Markets Signaling Strong Growth Now, But Weak Growth Later

Posted by Vident Financial on 1/17/22 9:30 AM

The data show a major collapse of GDP growth during the worst of the pandemic, a rapid bounce back, and a period of elevated growth after that until the third quarter of 2021, around the time that the delta strain of COVID was causing concern. This likely means that the 4th quarter will be stronger due to deferred economic activity. What COVID Classic did in terms of a hard stop last spring, delta appears to have done in a more subdued form late last summer. If the pattern holds, there should be a bounce-back in the fall.

The Purchasing Managers Indices seem to be telling the same story. Here's the purchasing managers survey for manufacturers (PMI):

(Source: Nasdaq Data Link / Institute for Supply Management, March 1968 – November 2021)

If the relationship between manufacturing purchasing managers surveys and simultaneous growth holds as it has in the past, Q4 2021 growth is likely strong, in excess of 5%.

PMI vs GDP Scatter

(Source: Nasdaq Data Link / Institute for Supply Management, World Bank, 1961 - 2021)

Non-manufacturing purchasing managers surveys are also reasonably optimistic:

ISM Non-Manufacturing

(Source: Nasdaq Data Link / Institute for Supply Management, July 1997 – November 2021)

Those surveys are real time. They ask planners what they are seeing now. Markets, on the other hand, are forward looking. We frequently use the difference between U.S. stock market earnings yield and treasury yields to measure market sentiment about future growth. Here's what it is signaling about subsequent years growth:

GDP Growth vs Equity Yield Premium

(Source: Bloomberg, Factset, World Bank, 2006 - 2020)

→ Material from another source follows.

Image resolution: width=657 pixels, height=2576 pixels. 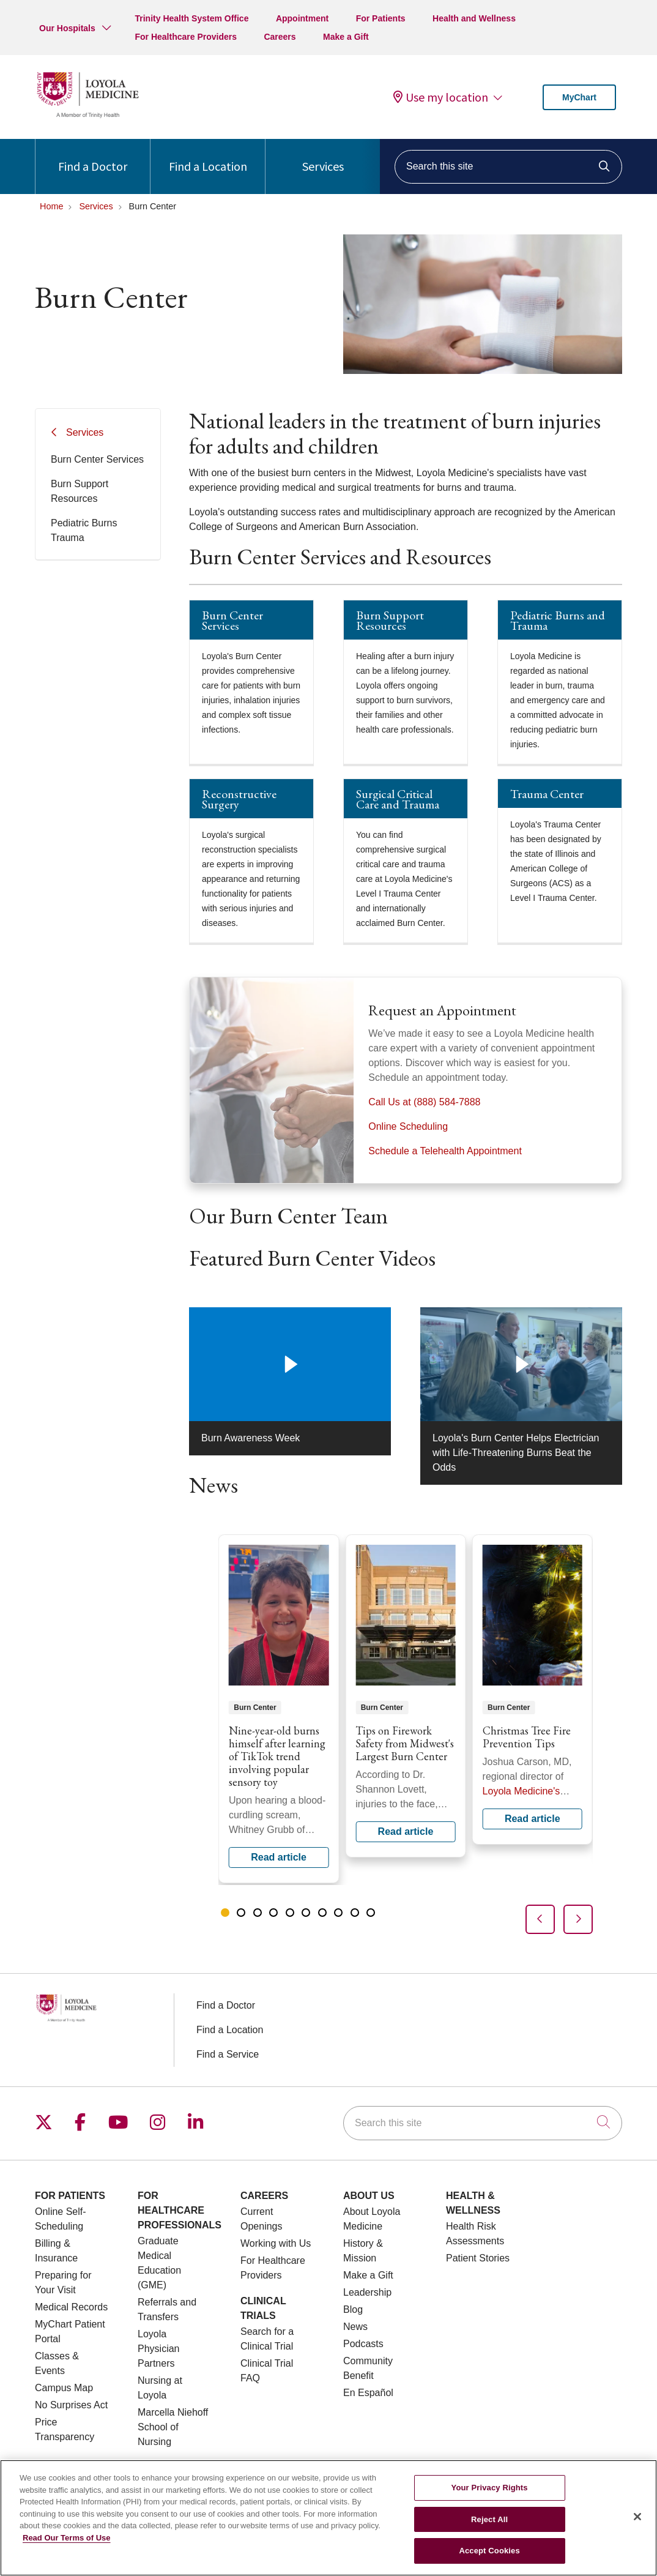 I want to click on Find a Service, so click(x=227, y=2054).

It's signaling a lackluster sub-2% growth rate in the next year.

We also use a similar metric which uses corporate bond yields instead of stock yields. It is signaling stronger growth than the stock market:

GDP Growth vs BAA 10 Year

(Source: FRED, World Bank, 1989 - 2020)

The investment grade bond yield data is indicating something closer to 3% growth rates. But since bonds are less growth-sensitive than stocks, stock performance varies more with growth. The risk is lower profit growth and lower dividends. But with bonds, the risk is default. Defaults tend to occur when business is bad, but especially when business is bad and prices are deflationary. Deflation means that the companies have to pay back dollars that are worth more than the dollars they borrowed. But inflation is good for debtors, because the debtors repay the lenders with dollars that are worth less than the dollars they borrowed. So even when growth is lackluster, corporate borrowers are helped out a bit if inflation is high. So if inflation expectations are high, corporate bonds will likely send out a mixed message. The implied growth outlook will tend to be higher than reality because part of the value of the bonds will reflect the tailwind that comes from inflationary subsidies of debtors and not just growth expectations.

If we're entering an inflationary period, the stock market is historically a better indicator than the bond market, which means growth will be lackluster.